A computer is not really like us. It is a projection of a very small part of ourselves: that portion devoted to logic, order, rule, and clarity.” -Ellen Ullman

Projection is a basic, self-protective defense, and a process which affects how people understand one another. When we project, we “put” part of ourselves onto other people, usually to “get rid of” something objectionable. It is as if we are throwing a part of ourselves outward and casting it, like the image from a movie projector, onto (really, into) the other person. It often plays out in relationship dysfunction, as the defensive activity bounces back and forth between us over time, operating beneath the radar without being addressed.

Projection and avoidance

Projection requires the “splitting-off” ( dissociation, denial) of specific aspects of social reality, usually playing out the dynamic: “Whose fault is this? Not mine.” There is a basic swap between what is about oneself, and what is about others, and this aspect of social decision-making is off. We treat the other person consistently with how we feel about that quality in ourselves. We are unaware of and/or avoiding something true about ourselves.

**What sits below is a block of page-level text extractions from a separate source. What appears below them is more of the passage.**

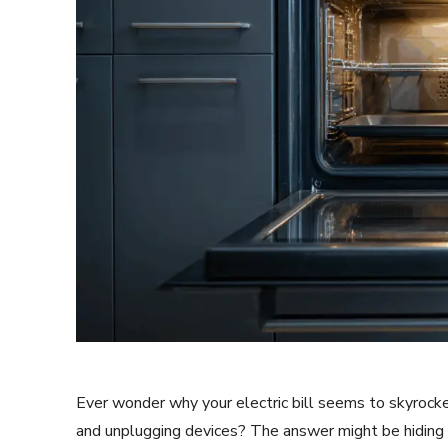
Ever wonder why your electric bill seems to skyrocket
and unplugging devices? The answer might be hiding in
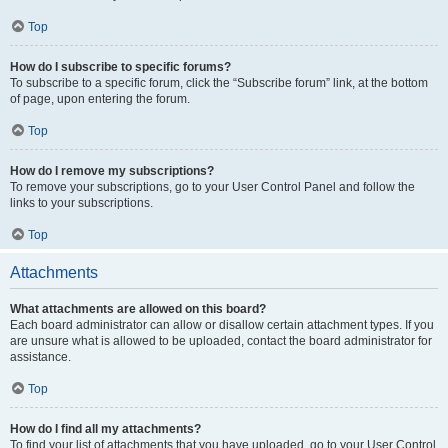
Top
How do I subscribe to specific forums?
To subscribe to a specific forum, click the “Subscribe forum” link, at the bottom
of page, upon entering the forum.
Top
How do I remove my subscriptions?
To remove your subscriptions, go to your User Control Panel and follow the
links to your subscriptions.
Top
Attachments
What attachments are allowed on this board?
Each board administrator can allow or disallow certain attachment types. If you
are unsure what is allowed to be uploaded, contact the board administrator for
assistance.
Top
How do I find all my attachments?
To find your list of attachments that you have uploaded, go to your User Control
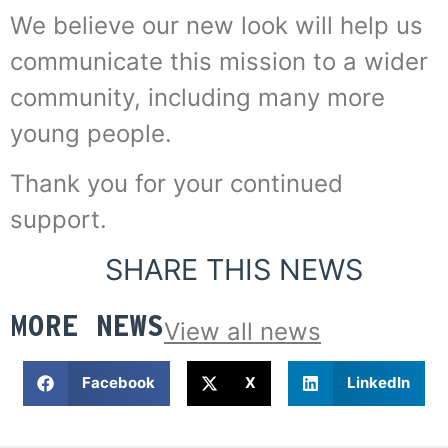
We believe our new look will help us
communicate this mission to a wider
community, including many more
young people.
Thank you for your continued
support.
SHARE THIS NEWS
MORE NEWS
View all news
Facebook
X
LinkedIn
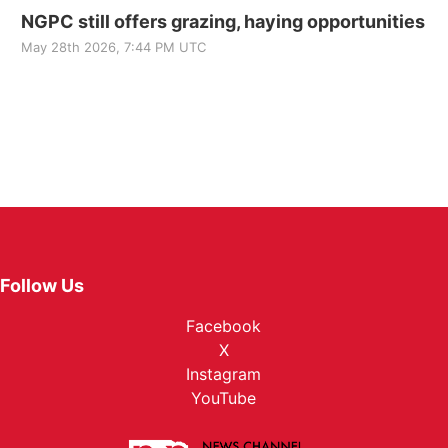
NGPC still offers grazing, haying opportunities
May 28th 2026, 7:44 PM UTC
Follow Us
Facebook
X
Instagram
YouTube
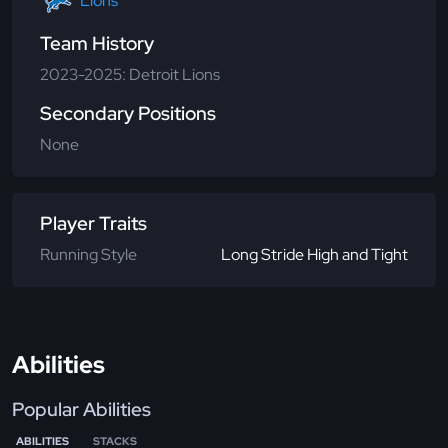
Lions
Team History
2023-2025: Detroit Lions
Secondary Positions
None
Player Traits
Running Style
Long Stride High and Tight
Abilities
Popular Abilities
ABILITIES
STACKS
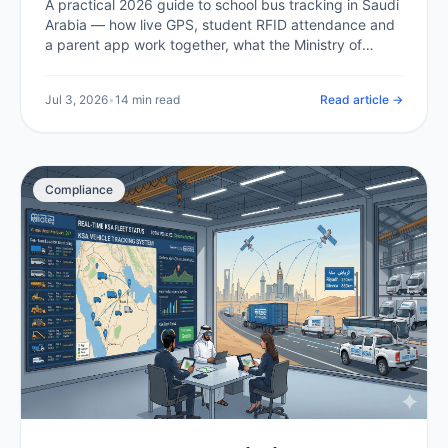
A practical 2026 guide to school bus tracking in Saudi
Arabia — how live GPS, student RFID attendance and
a parent app work together, what the Ministry of
Education and Transport General Authority expect,
what it costs in the Kingdom, and how a school or
Jul 3, 2026
•
14 min read
Read article →
operator rolls it out.
Compliance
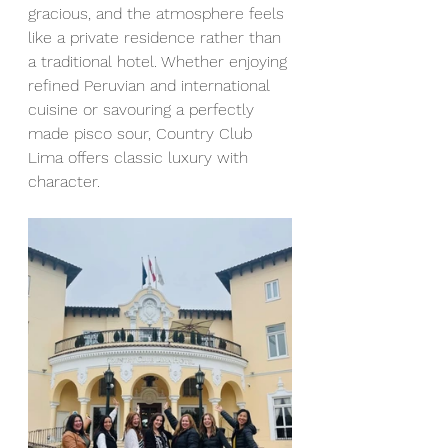
gracious, and the atmosphere feels 
like a private residence rather than 
a traditional hotel. Whether enjoying 
refined Peruvian and international 
cuisine or savouring a perfectly 
made pisco sour, Country Club 
Lima offers classic luxury with 
character.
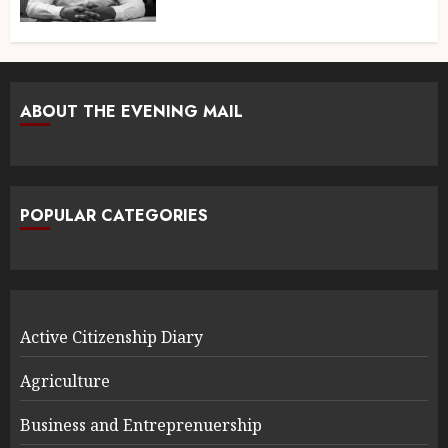
ABOUT THE EVENING MAIL
POPULAR CATEGORIES
Active Citizenship Diary
Agriculture
Business and Entreprenuership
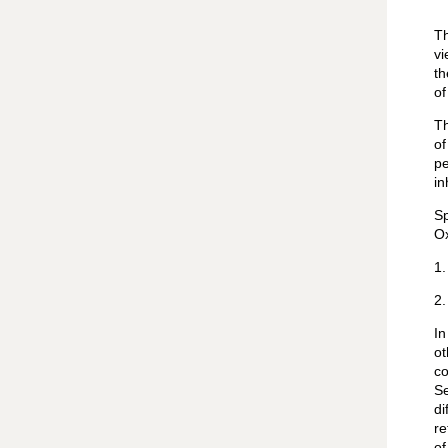
Th
vi
th
of
Th
of
pe
in
Sp
Ox
1.
2.
In
o
co
Se
di
re
of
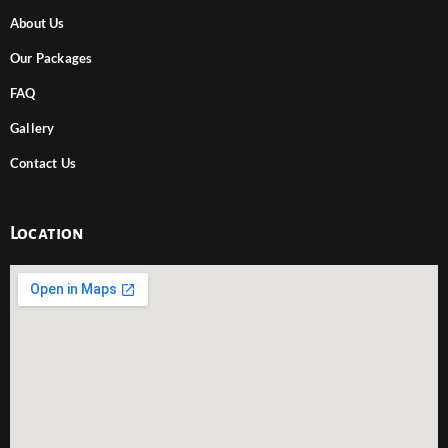
About Us
Our Packages
FAQ
Gallery
Contact Us
Location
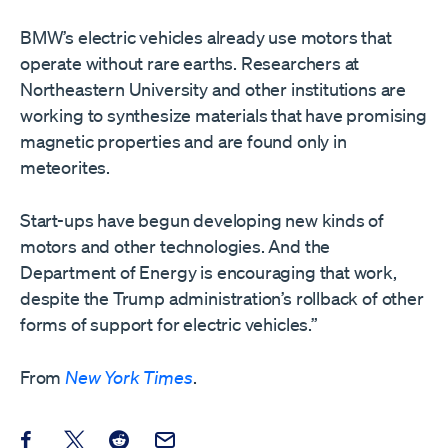
BMW’s electric vehicles already use motors that
operate without rare earths. Researchers at
Northeastern University and other institutions are
working to synthesize materials that have promising
magnetic properties and are found only in
meteorites.
Start-ups have begun developing new kinds of
motors and other technologies. And the
Department of Energy is encouraging that work,
despite the Trump administration’s rollback of other
forms of support for electric vehicles.”
From
New York Times
.
Share this post on Facebook
Share this post on X
Share this post on Reddit
Email this Post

When we project, we end up treating others in ways that reflect how we could feel about ourselves if we weren’t projecting (how we “really” feel about ourselves). For example, we can attack and attempt to destroy, we can idealize and worship, we can over-empathize, and so on, across the spectrum of human emotions and attributed motivations. It’s complicated. And it is something which happens because of how the brain works, how the brain has evolved in culture, how the mind works, and how well we relate to one another. Since a relationship requires clear communication, distorting defenses can have a strong negative impact.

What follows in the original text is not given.